O supervoide Keenan-Barger-Cowie. Defensores da teoria da Dinâmica Newtoniana Modificada (MOND) argumentam que a presença de nossa Via Láctea perto do centro da subdensidade de galáxias com 2 bilhões de anos-luz de largura está distorcendo nossas medições da constante de Hubble. (Crédito da imagem: AG Kroupa/Universidade de Bonn)

Medições adicionais, incluindo aquelas realizadas por Wendy Freedman, propuseram valores de 69,6 e 66,6 km/s/Mpc, enquanto outro método baseado na curvatura da luz também resultou em 73 km/s/Mpc. Essa inconsistência deixa os cosmólogos lutando para encontrar uma explicação.

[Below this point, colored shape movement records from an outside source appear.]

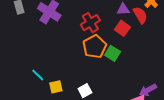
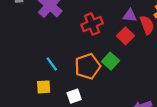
orange pentagon: (95, 47) -> (88, 66), moved
cyan line: (38, 75) -> (52, 64), moved

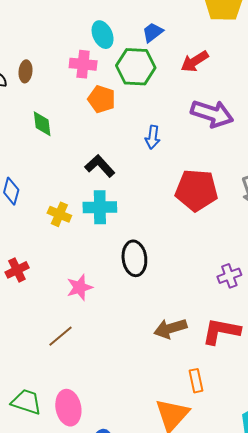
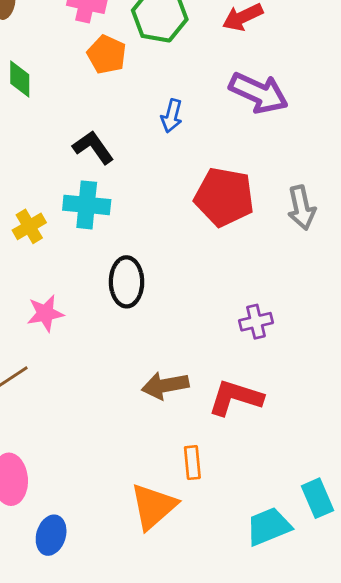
yellow cross: (59, 214) -> (29, 226), moved, turned 30

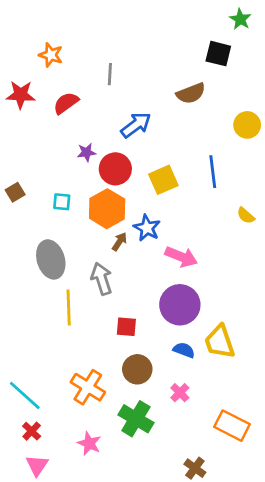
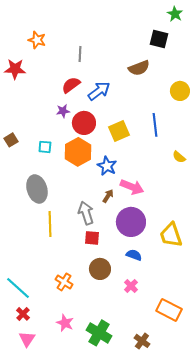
red semicircle: (66, 103) -> (71, 85), moved
brown arrow: (119, 242) -> (108, 196), moved
gray arrow: (102, 279) -> (86, 213), moved
yellow trapezoid: (220, 342) -> (171, 235), moved
orange cross: (88, 387) -> (64, 282), size x0.7
green cross: (136, 419) -> (99, 333), moved

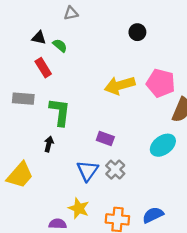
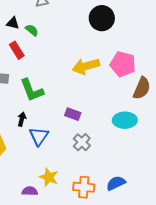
black circle: (137, 32) -> (102, 18), size x1.6
green L-shape: (60, 112) -> (32, 90), turned 152
cyan ellipse: (163, 145) -> (125, 120), turned 35
blue triangle: (88, 171) -> (39, 136), moved

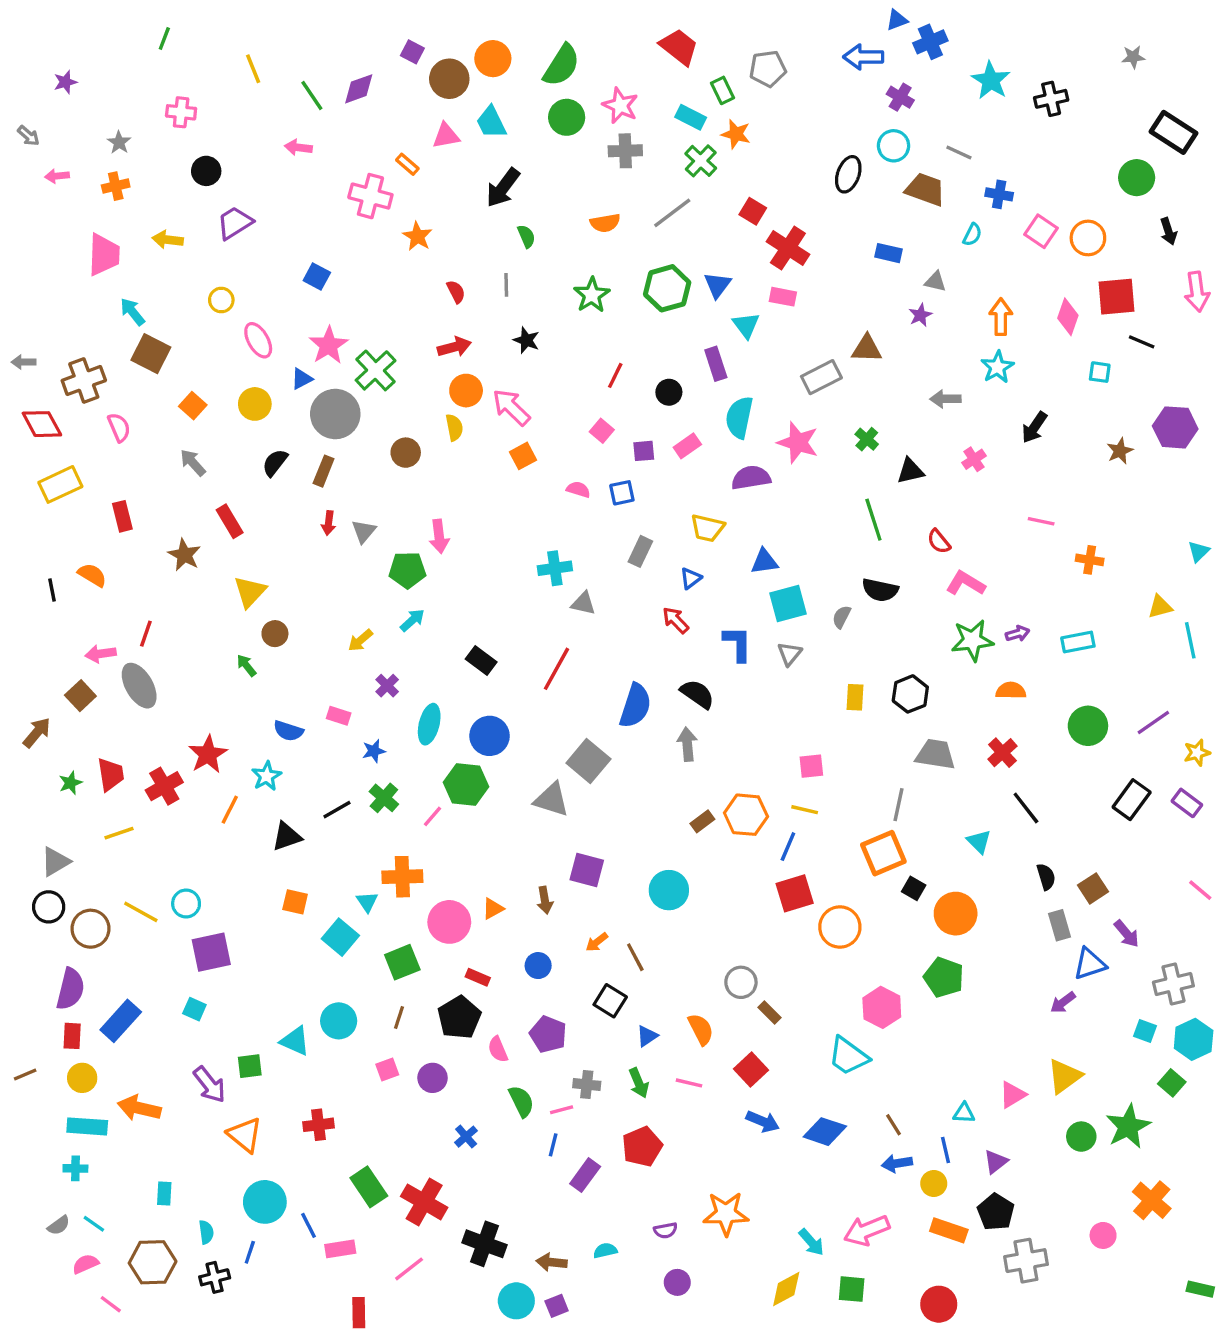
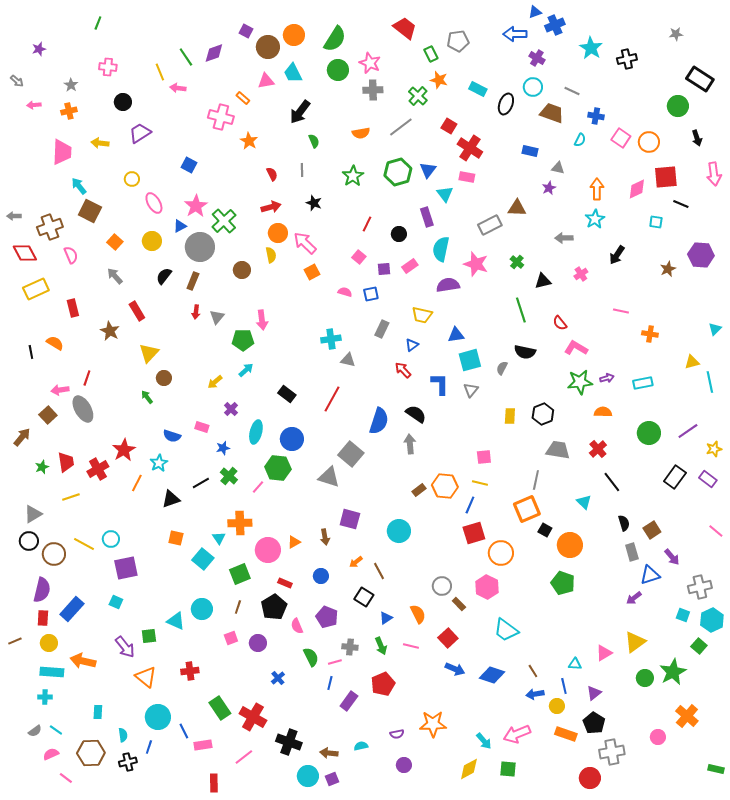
yellow line: (253, 69) -> (160, 72), moved
cyan rectangle: (691, 117) -> (478, 89), moved
pink diamond: (1068, 317) -> (637, 189), turned 45
pink hexagon: (882, 1007) -> (487, 587), moved
red circle: (939, 1304) -> (590, 778), moved

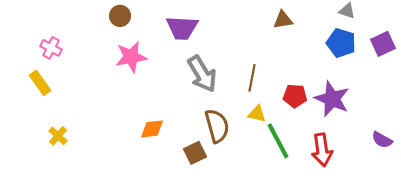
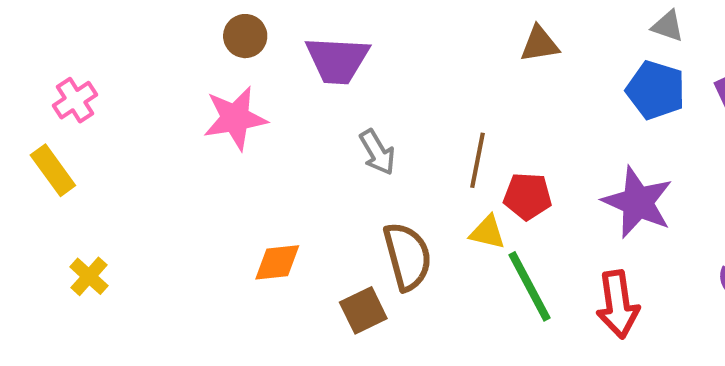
brown circle: (120, 16) -> (245, 36), moved
pink cross: (51, 48) -> (75, 100), turned 30
gray arrow: (202, 74) -> (377, 152), size x0.6
red pentagon: (295, 96) -> (528, 196), moved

A discordância nas taxas de expansão desencadeou uma crise na cosmologia, levando várias facções a explorar soluções divergentes. Riess sugere uma modificação no modelo Lambda-CDM, considerando que a energia escura pode não ser constante, mas pode evoluir ao longo do tempo de acordo com a física desconhecida.

Por outro lado, alguns pesquisadores propõem que a discrepância exige a rejeição do modelo Lambda-CDM e a reavaliação do papel da matéria escura. Pavel Kroupa, professor de astrofísica, defende a teoria das Dinâmicas Newtonianas Modificadas (MOND), sugerindo que as leis de Newton se desfazem para forças gravitacionais em uma escala galáctica.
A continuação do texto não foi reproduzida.